Legacy

StAll vying for attention, ticking off entries on a résumé, of places visited, of objects and living things consumed and possessed, of citations and honors collected; cataloging ancestors who lived unremarkable lives during remarkable times, and through repetition and embellishment become pieces of other biographies (“I was not, but this person I never met was — an adventurer, immigrant, hero, dissident, artist, pioneer, wicked, saintly”).

All seeking validation for works accomplished, not as a cog or spoke, but key to something bigger, producing a legacy, a record of accomplishment — the report written, the sales goal reached, the item fabricated, the mission accomplished — and the pay stubs to prove it. Absent measurable achievements, there’s criticism, witticism, commentary, skepticism, sarcasm, cynicism, religiosity, sanctimony. What passes for humor.
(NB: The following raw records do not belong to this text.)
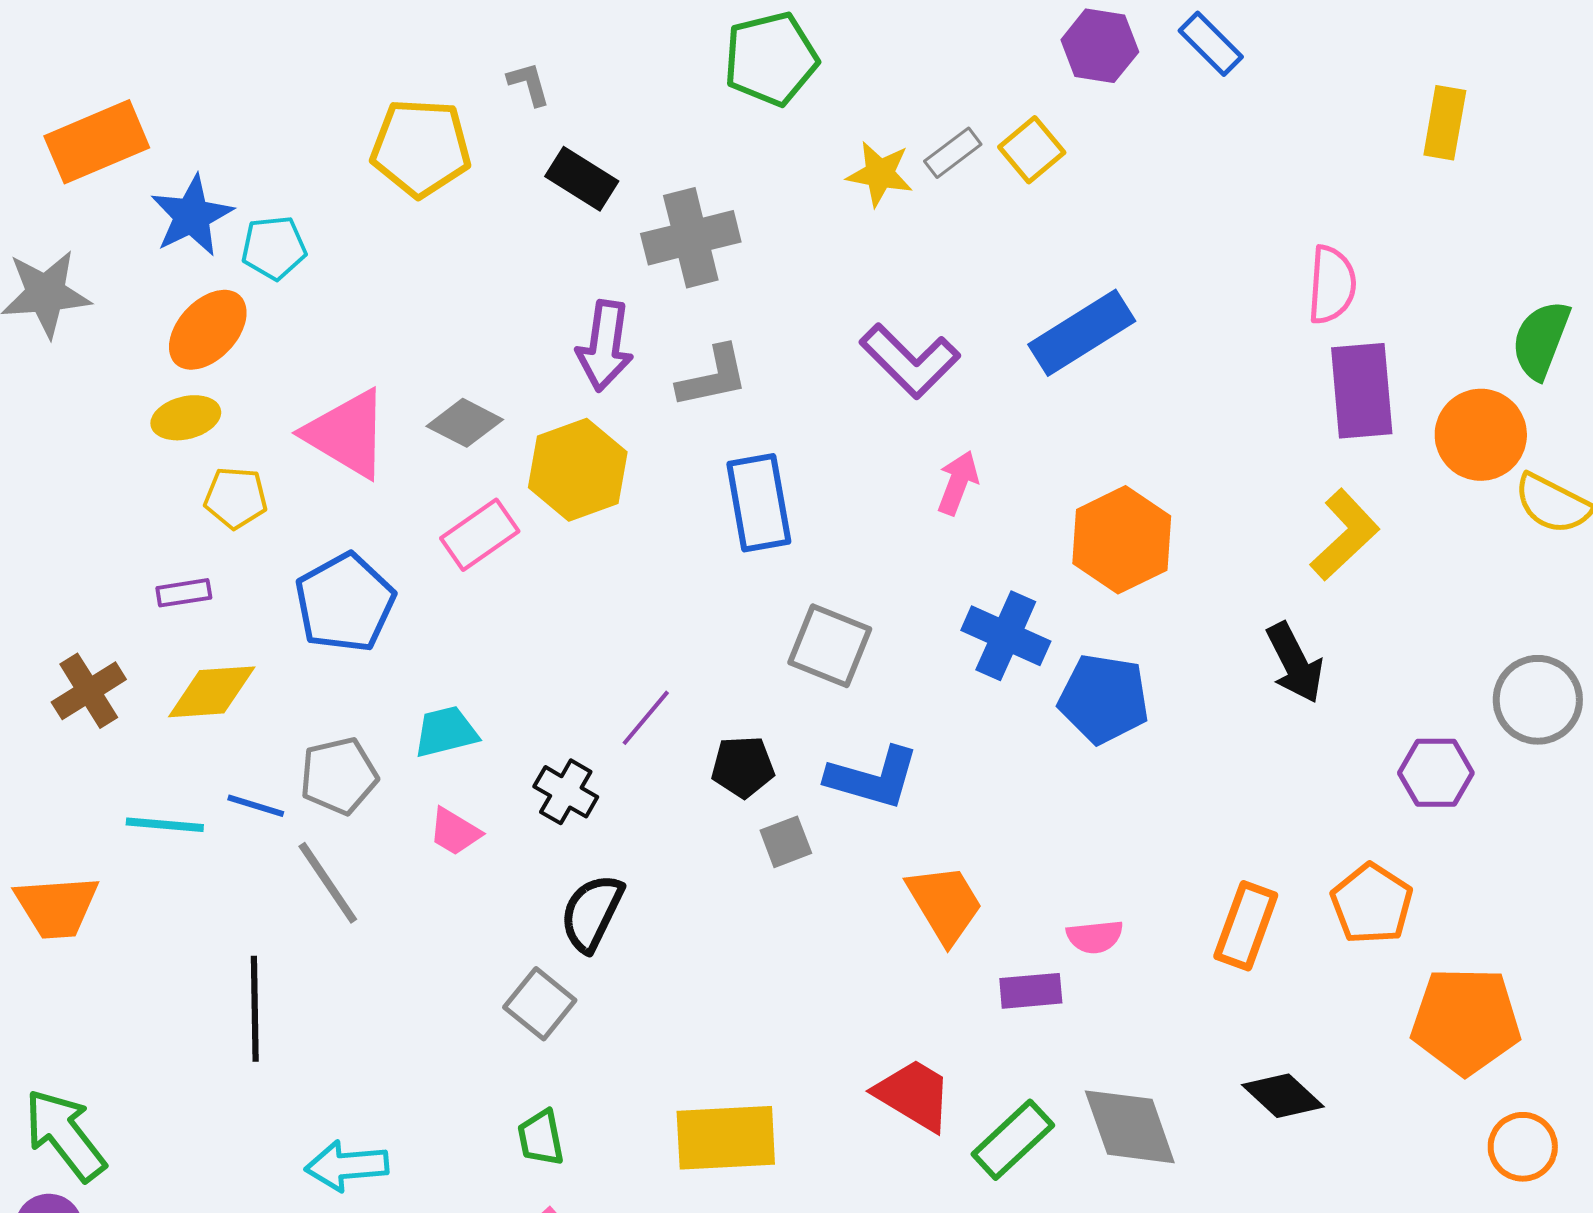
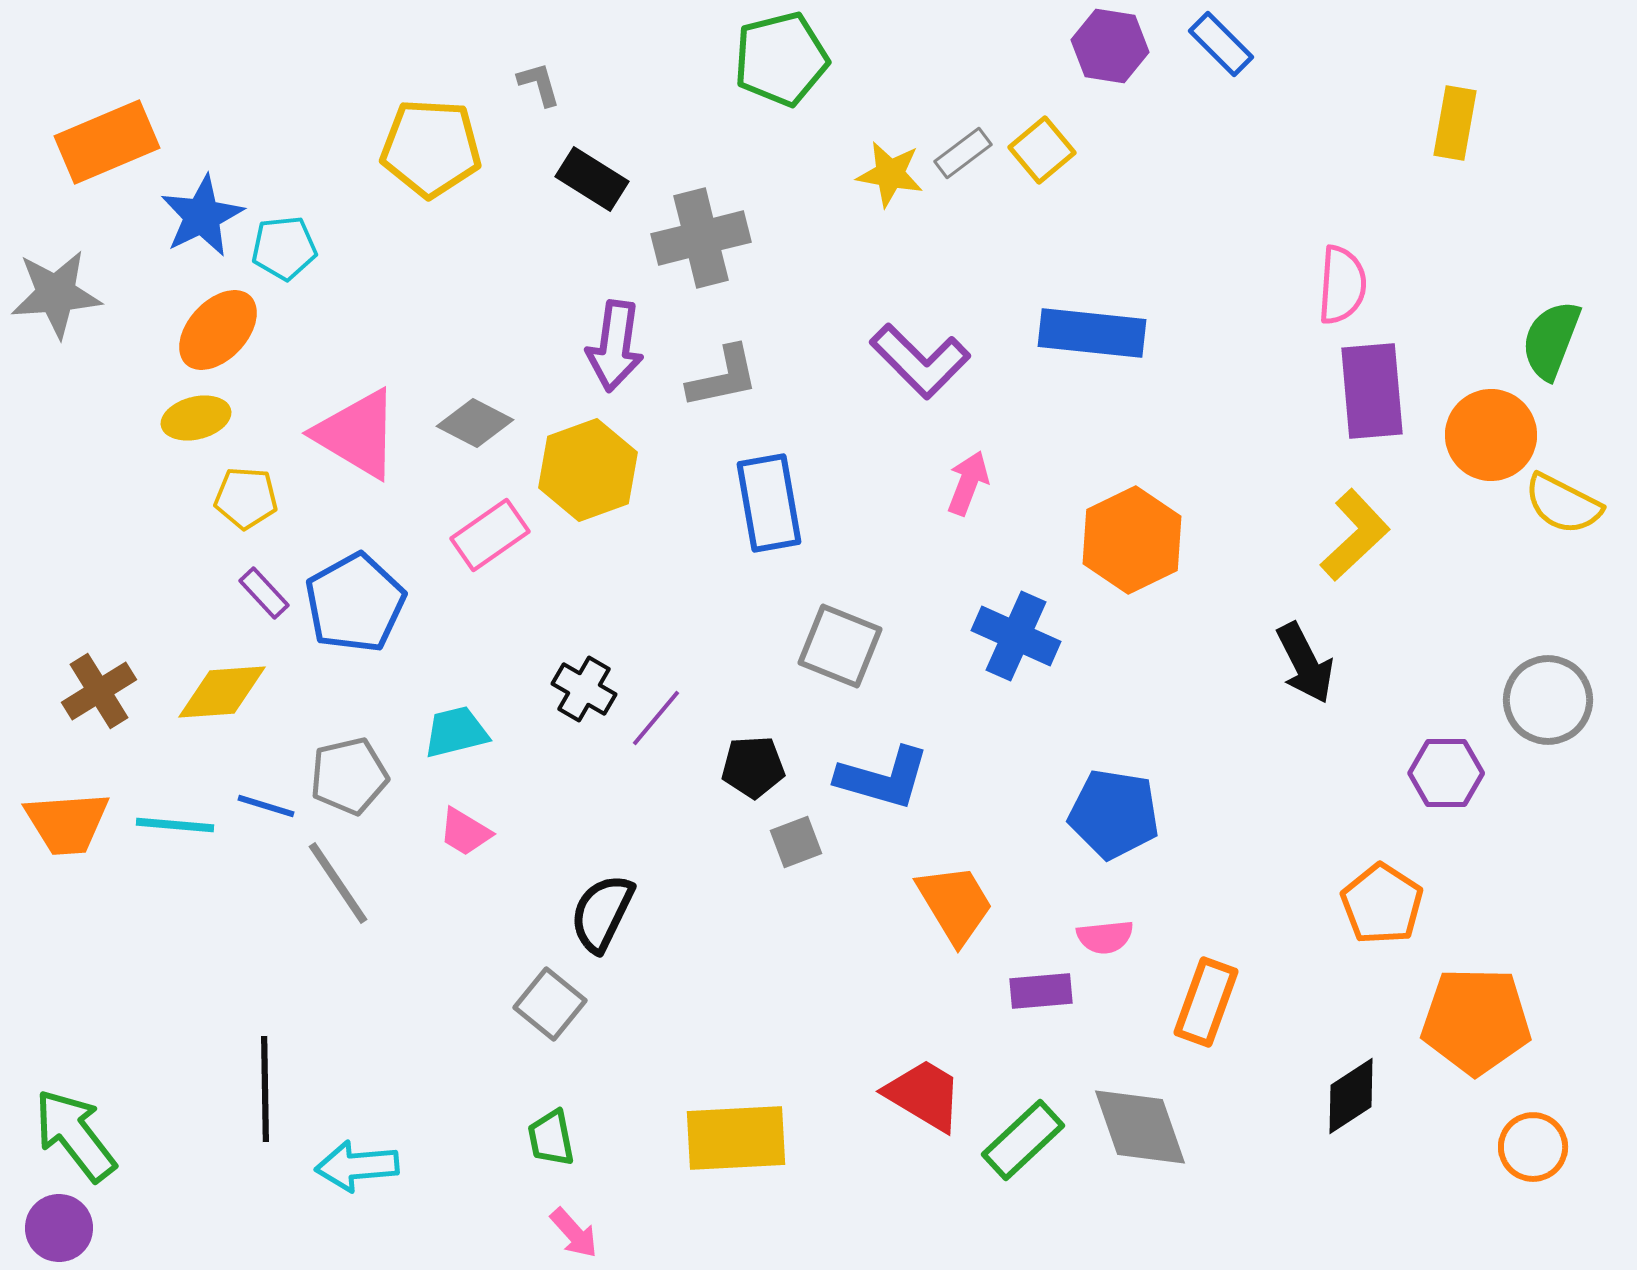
blue rectangle: (1082, 333) -> (1092, 333), turned 38
purple rectangle: (184, 593) -> (264, 593), moved, turned 56
blue pentagon: (1104, 699) -> (1114, 814), moved
black cross: (566, 792) -> (584, 689), moved
orange trapezoid: (57, 907) -> (67, 823), moved
orange rectangle: (1246, 926) -> (1206, 1002), moved
black line: (255, 1009) -> (265, 1089), moved
black diamond: (1283, 1096) -> (1351, 1096), moved, turned -76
All crying “look at me, who I am, who I was, who I could have been, could still be” — against the inevitability of time, decline, illness, and forgetting.

All forgetting, except for the records, papers, entries — scraps that affirm that, yes, there was life here once. And the stories, pulled from the fragments of memories — filtered, polished, altered.

All knowing, that despite the facts, the many facts, the files and boxes and cabinets and storage lockers and warehouses of facts and facts and facts, the truth will always be elusive, hidden, unwritten.

All searching, even to the end.

Nothing is so common as the wish to be remarkable.”